SUBSCRIBER NOT ELIGIBLE or INVALID SUBCRIBER ID: Verify patient’s insurance eligibility to confirm the correct <Insurance Company Name> and <Subscriber No.> are populated on the Registration --► Regular --► Patient --► Modify (or Registration --► Worker --► Worker --► Modify) [Modify Insurance] screen. NOTE: Real-Time Eligibility Verification through the Appointment Schedule is available for supported clearinghouse vendors.

 

SUBSCRIBER NOT ELIGIBLE or COVERAGE TERMINATED: When posting charges, Intellect automatically associates the charge with primary, secondary, and tertiary insurances based on the <Coverage From> and <Coverage To> fields on the Patient Insurance screens. It is strongly recommended that all changes to the patient’s insurance screens are made PRIOR to posting charges.

 

When insurance coverage has terminated, select the [Modify Insurance] button on the Registration --► Regular --► Patient --► Modify (or Registration --► Worker --► Worker --► Modify) screen and populate the <Coverage To> field with the termination date (or the last date of service covered by this insurance).  Use the [Add Insurance] button on the Registration --► Regular --► Patient --► Modify (or Registration --► Worker --► Worker --► Modify) screen to add the new insurance and populate the <Coverage From> field with the effective date (or the first date of service covered by this insurance). For more details, see the online documentation for Modify Patient or Modify Worker.

 

If the charge was posted before adding the insurance screen, then the insurance(s) associated with the charge must be updated on the Charges --► Modify screen.
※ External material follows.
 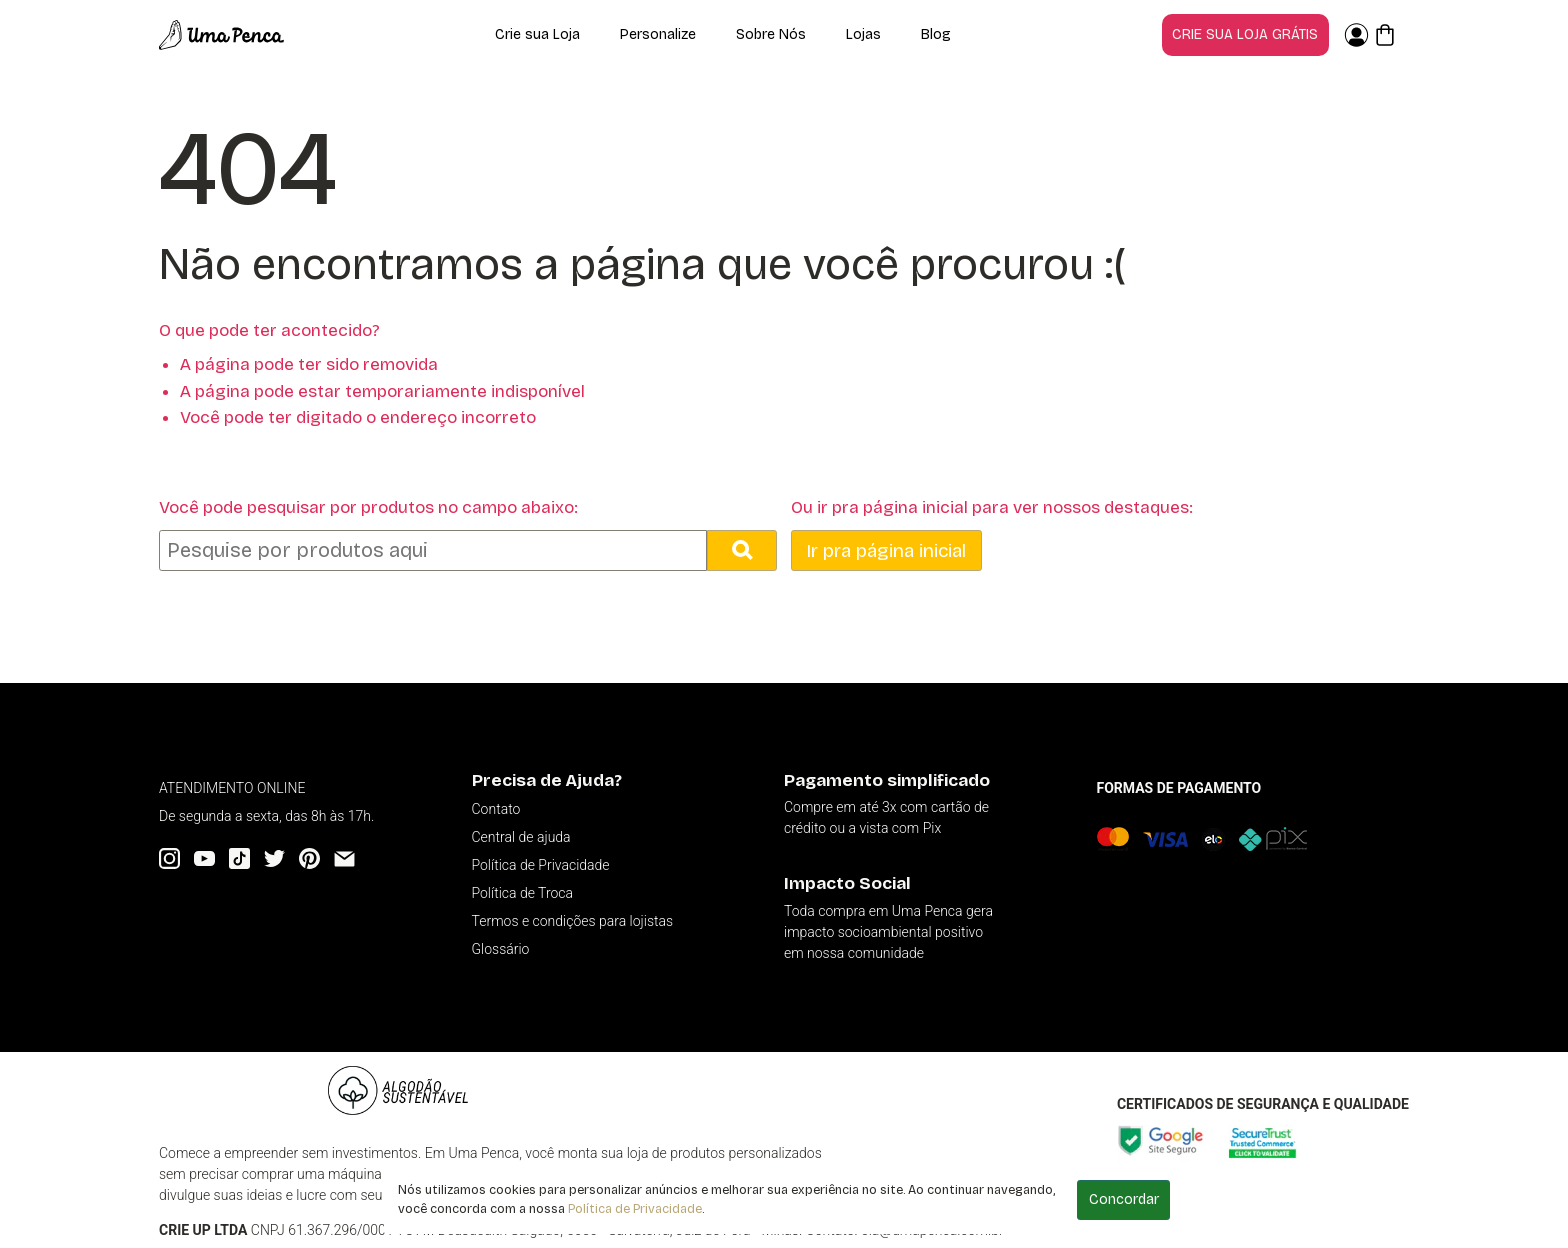 I want to click on [Tiktok], so click(x=239, y=858).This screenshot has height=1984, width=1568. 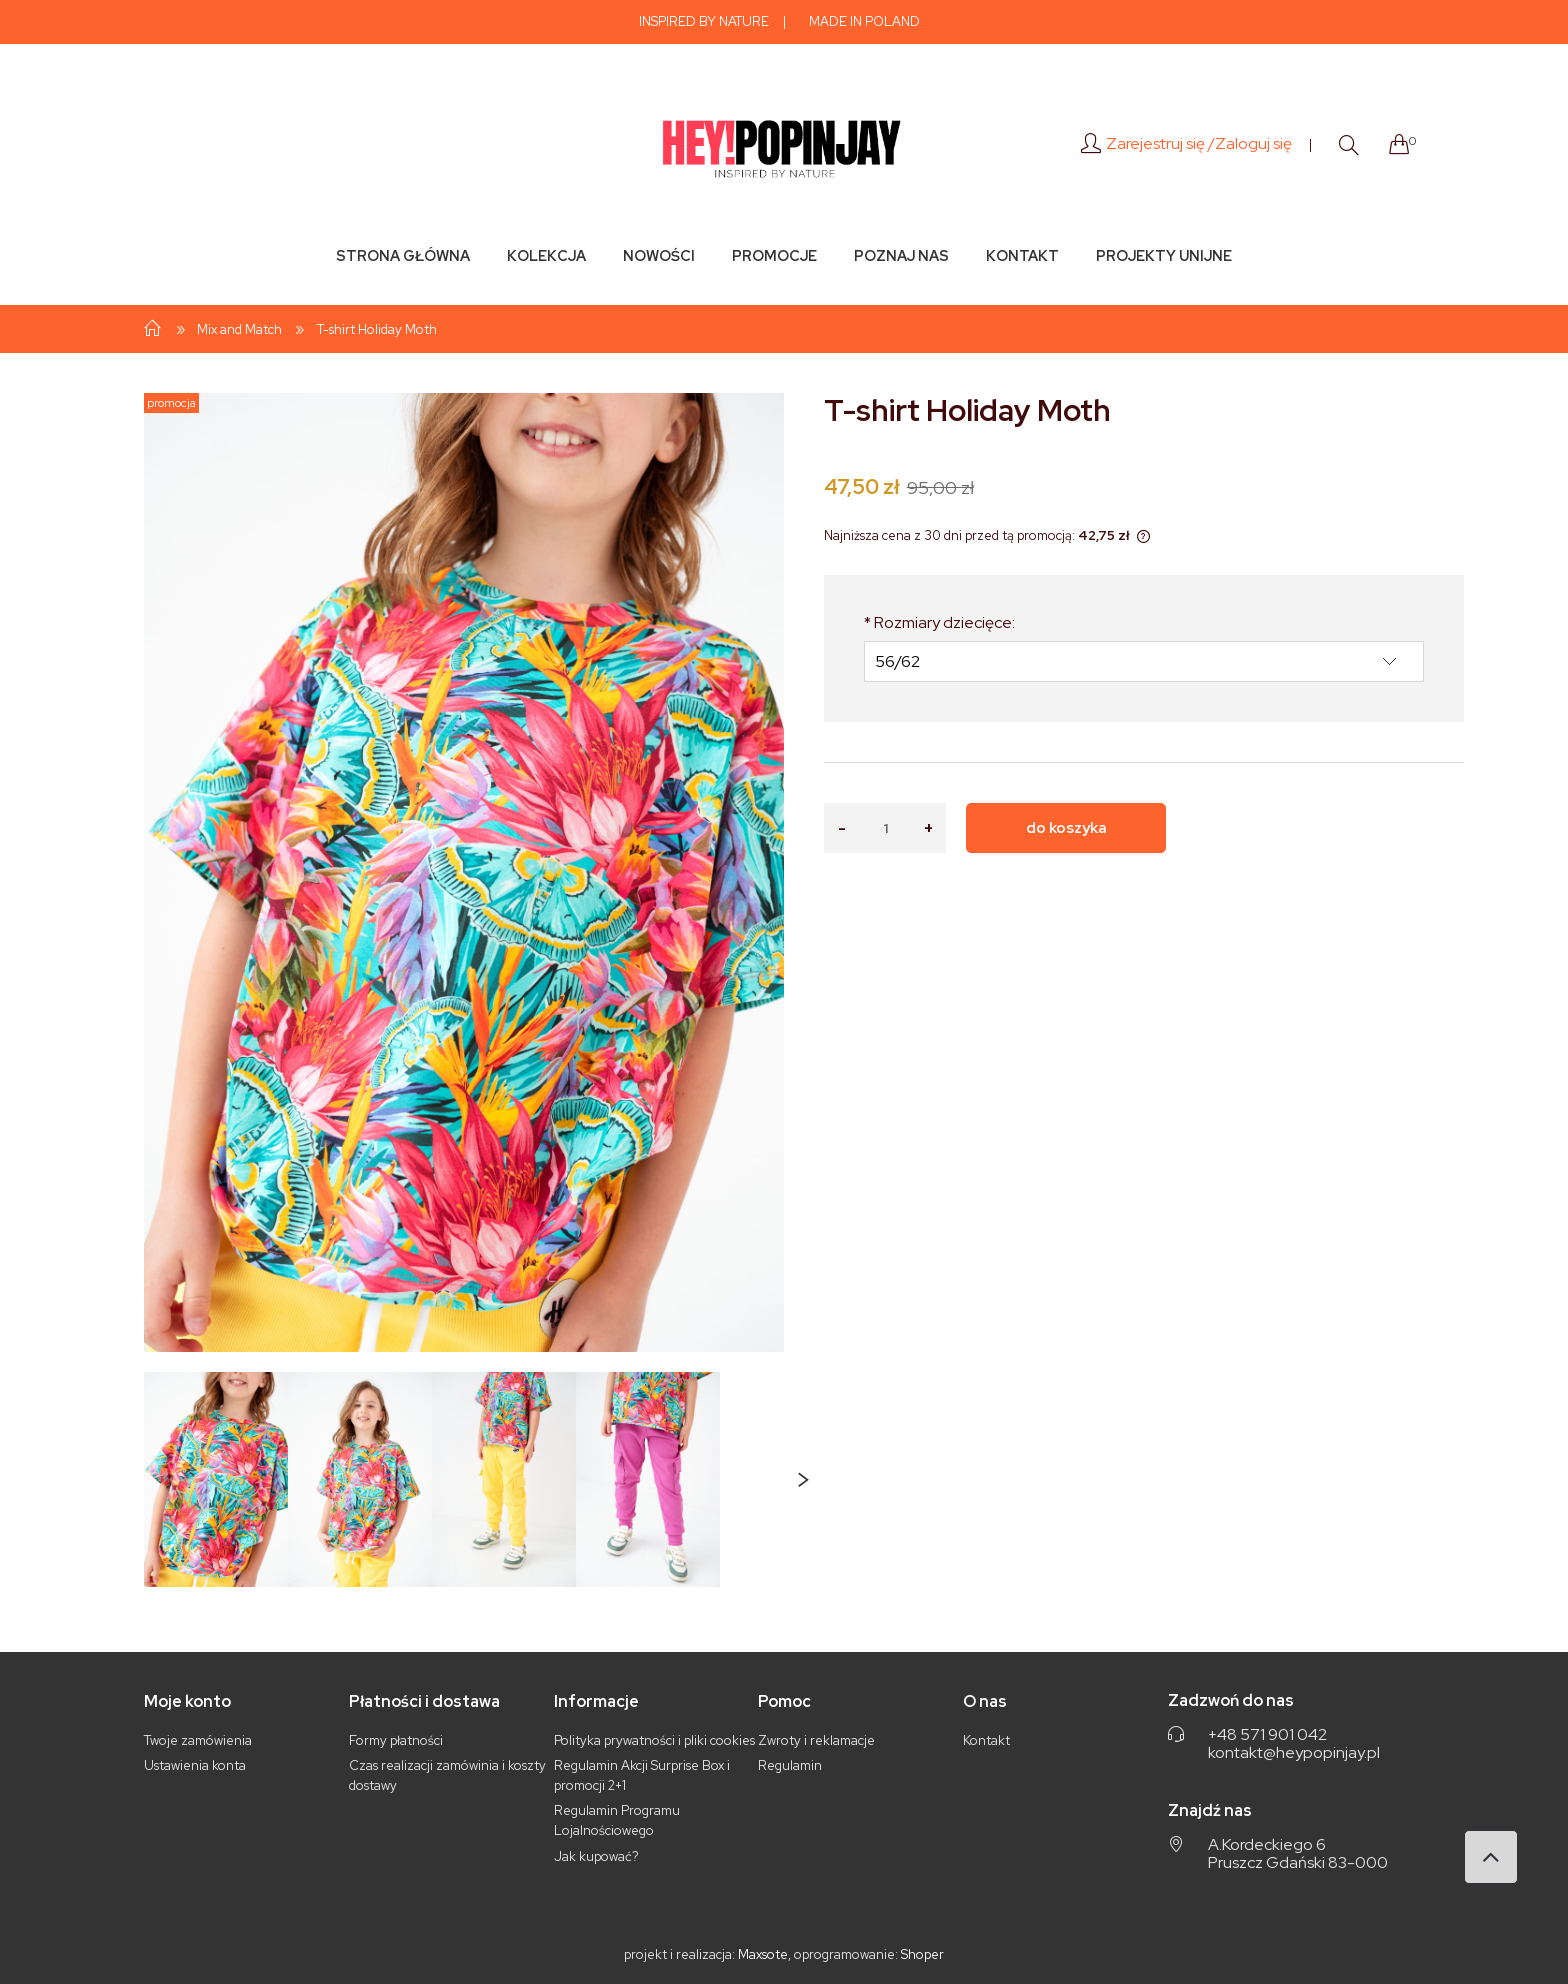 I want to click on Zwroty i reklamacje, so click(x=816, y=1740).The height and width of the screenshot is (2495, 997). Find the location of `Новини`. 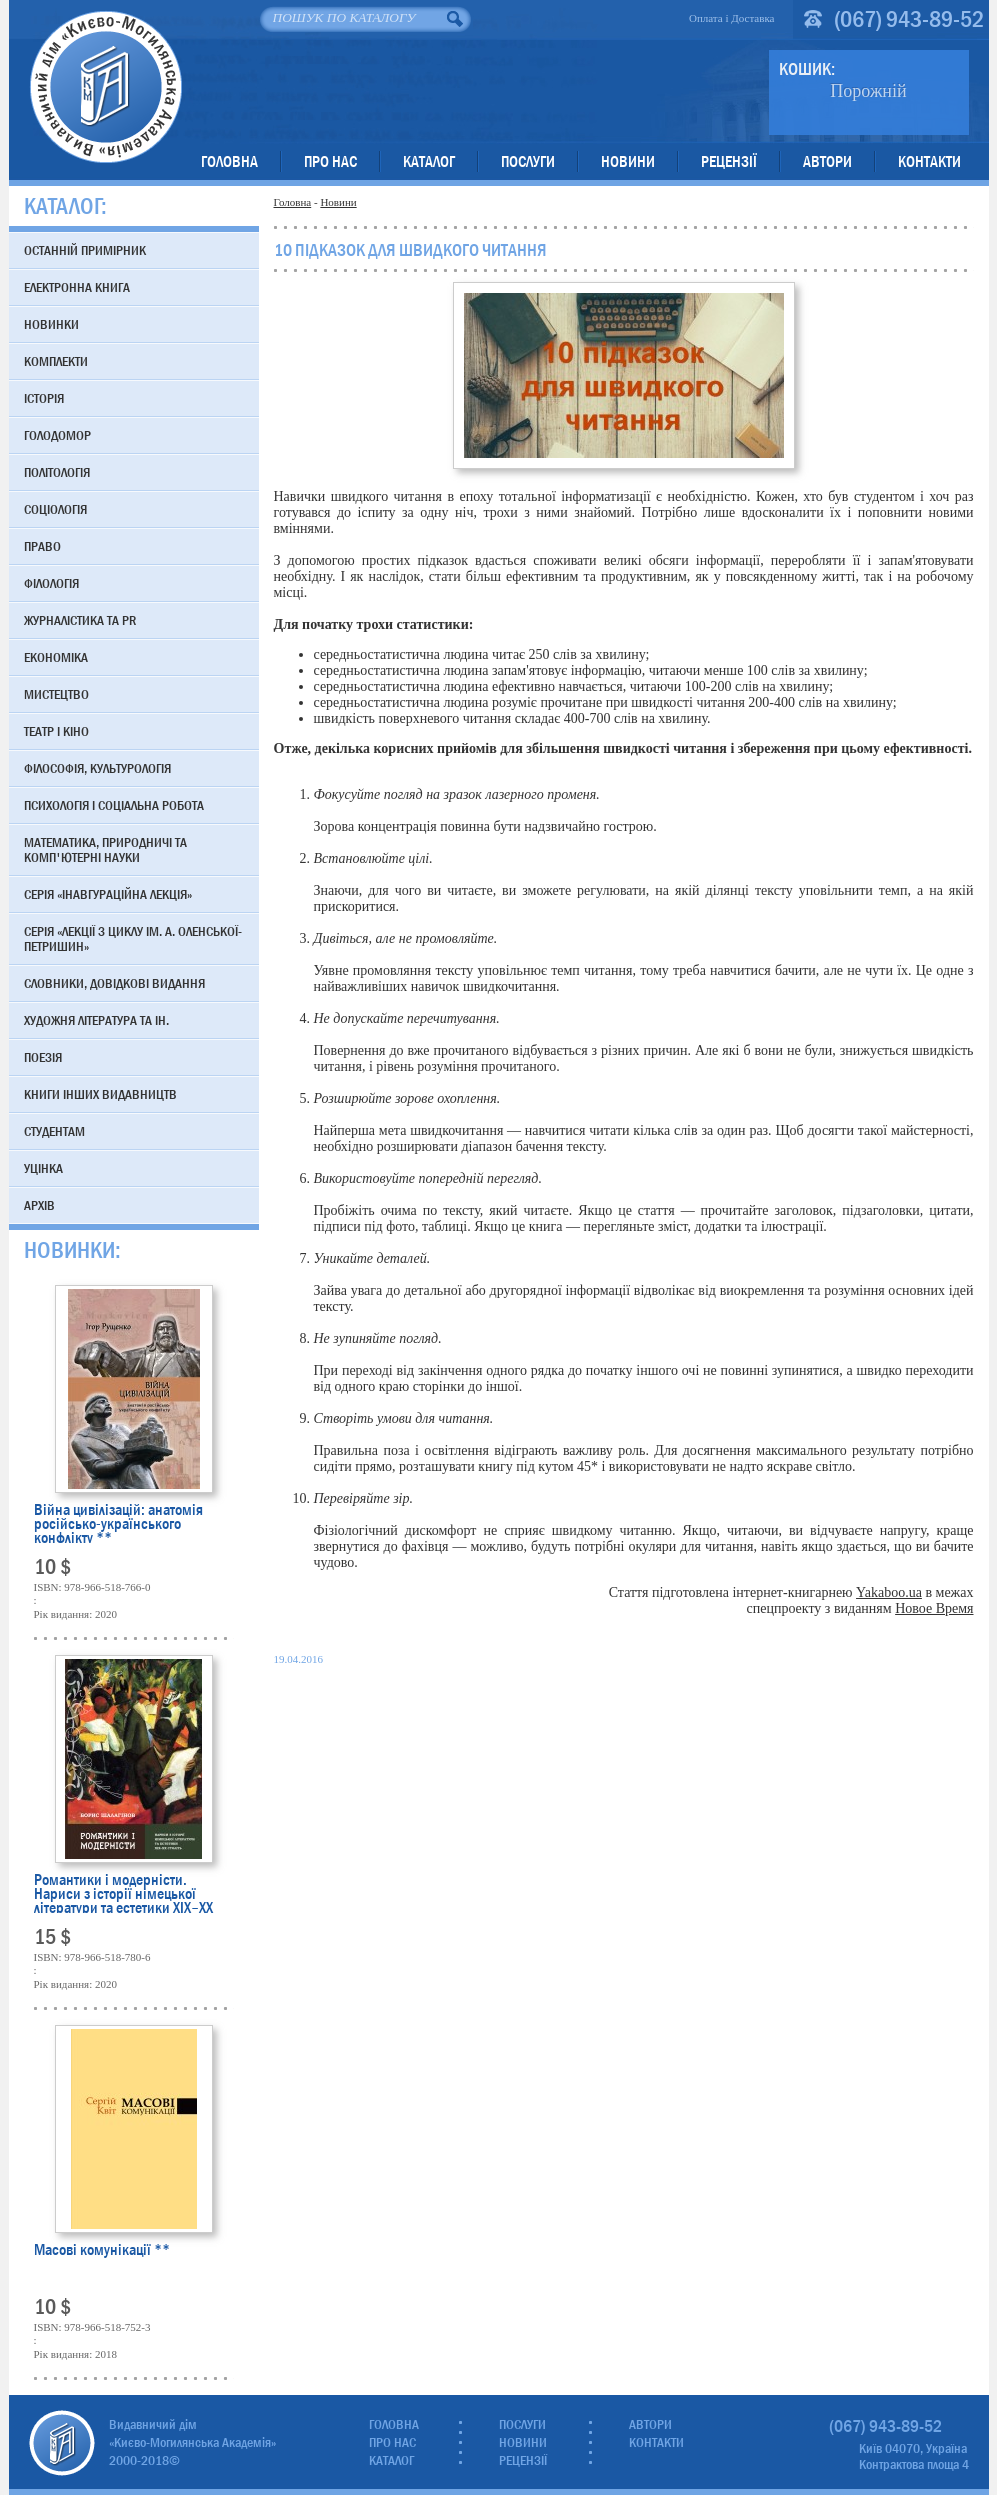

After entering the patient’s account and the applicable date of service range, select [Charge Information] to update the <Primary*>, <Secondary*>, and/or <Tertiary*> associated with the highlighted charge (or all displayed lines when ‘Apply To All*’ is checked) and then click [Save]. For more details, see the online documentation for Charges --►Modify.

 

DUPLICATE CLAIM:

When working reports with unpaid claims, confirm if the claim was previously submitted. Select the [Ledger Remark] button on the Ledger --► Open Item --► Display screen to view the billing remarks for Paper Claims (<Flag> = I) and Electronic Claims (<Flag> = E). For more details, see the online documentation for Ledger Remark Screen on Open Item Ledger.

 

If the Ledger Remarks indicates the claim was previously submitted, check the electronic billing reports and/or your clearinghouse portal to confirm the claim was received.

 

If resubmitting a corrected or replacement claim, then the <Internal Control> and <Claim Frequency Code> fields must be populated on the Charges --► Encounter --► Generic screen AND the associated Encounter # must be populated in the <EN#> field on the Charges --► Modify screen. For more details, see the online documentation for Generic Encounter.